By: Garrett Wilson
Let’s face it. One of your core responsibilities as a leader is navigating people and business challenges at the same time. When the same problems show up month after month, the issue is no longer external. It is internal. This is not a workforce crisis. It is an operating model problem.
Dentistry is evolving. Reimbursements remain tight. Labor costs continue to rise. None of that is new. Yet some practices continue to grow, stabilize their teams, and improve performance, while others stay stuck. The difference is not the hand they were dealt. It is how they choose to play it.
Staffing Issues vs. System Failures
Most dentists describe their struggles as staffing issues. In reality, the symptoms show up in people, but the root cause lives in how the practice is run.
- Production swings.
- Labor costs rise without corresponding results.
- Reactive hiring versus having a talent pipeline.
These are business system failures, not attitude problems.
Lack of Clarity and Accountability
In many practices, team members are unclear on how their role contributes to revenue, efficiency, or patient experience. How do you expect a business to thrive if your team can’t measure results of their work? Accountability becomes subjective. Performance conversations feel personal instead of objective.
Compensation Without Strategy
Have you heard of the issue of rising wages? Of course you have. Pay decisions are often made reactively to stop turnover or reward longevity rather than to reinforce business priorities. The result is:
- Wage inflation without productivity gains
- Internal compression
- Growing resentment among high performers
Compensation without strategy creates instability, not retention.
Growth Without Redesign
Growth decisions introduce additional strain. Practices pursue higher production without redesigning workflows, staffing models, or leadership capacity. Burnout follows. Patient experience declines. The blame shifts back to staffing shortages, even though the real constraint is planning.

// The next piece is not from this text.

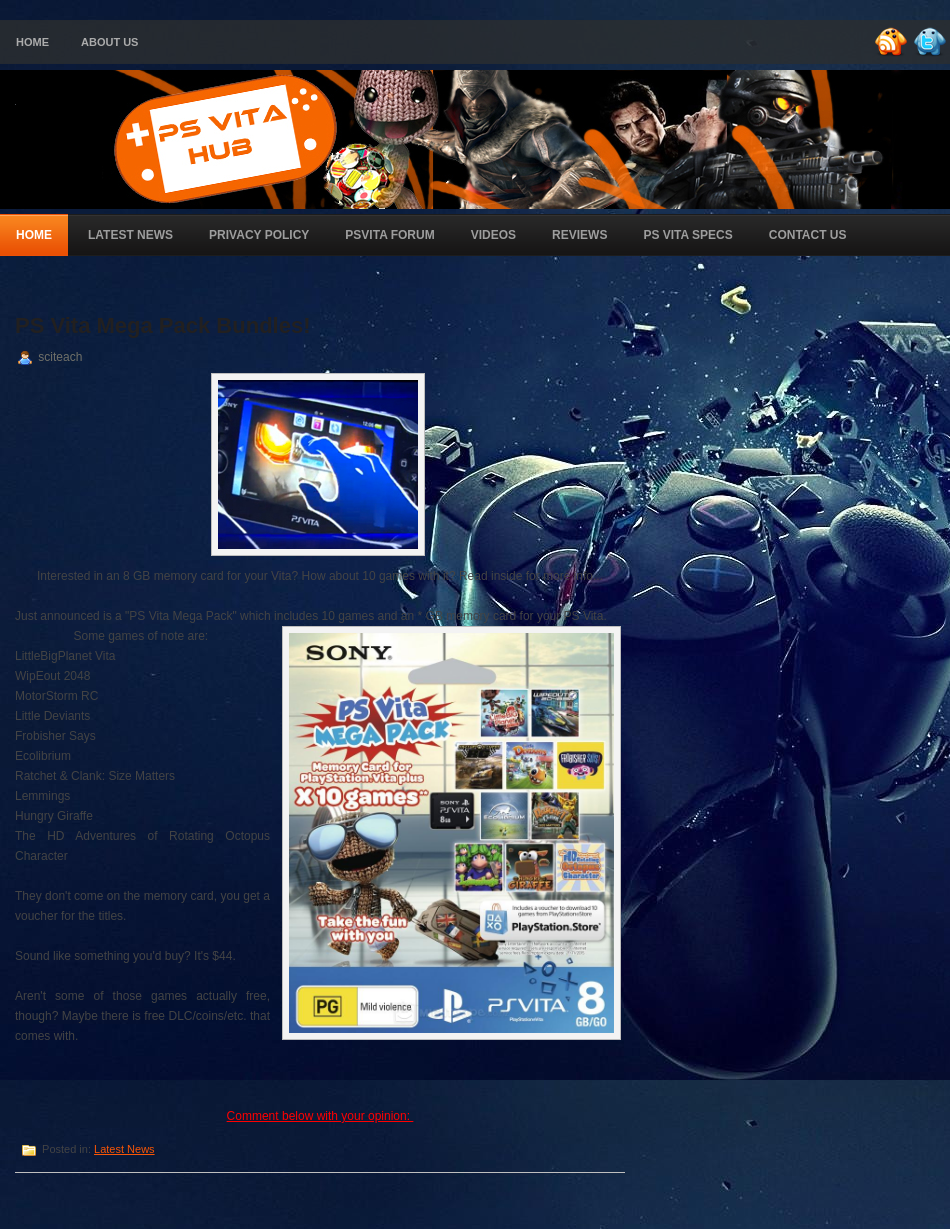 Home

Breaking the Cycle Through Partnership
The practices that break this cycle do not solve these challenges alone. They rely on strong partners. Advisors, consultants, data providers, and peer communities help leaders see blind spots, pressure test decisions, and build systems that support long term success. These leaders are proactive, not reactive. They address issues while they are still manageable.
Strategy Over Circumstance
People can only play the cards they are dealt. Leaders do not get to choose the hand, but they do choose the strategy. The practices making progress are not waiting for conditions to improve. They are building better systems now and shaping outcomes instead of inheriting them.